**EXERCISE BRIEF:** When the word "your" appears in a line of the data below, list that line.

Extracted page text data
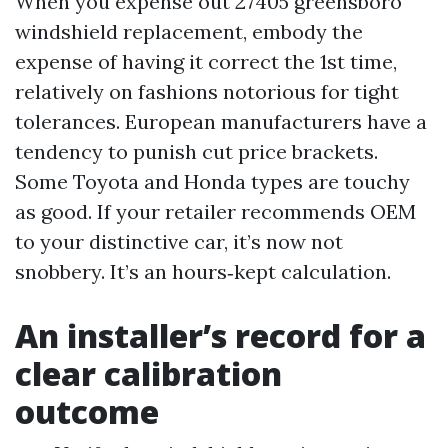
When you expense out 27405 greensboro
windshield replacement, embody the
expense of having it correct the 1st time,
relatively on fashions notorious for tight
tolerances. European manufacturers have a
tendency to punish cut price brackets.
Some Toyota and Honda types are touchy
as good. If your retailer recommends OEM
to your distinctive car, it’s now not
snobbery. It’s an hours‑kept calculation.
An installer’s record for a
clear calibration
outcome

**PROBLEM SOLUTION:**
as good. If your retailer recommends OEM
to your distinctive car, it’s now not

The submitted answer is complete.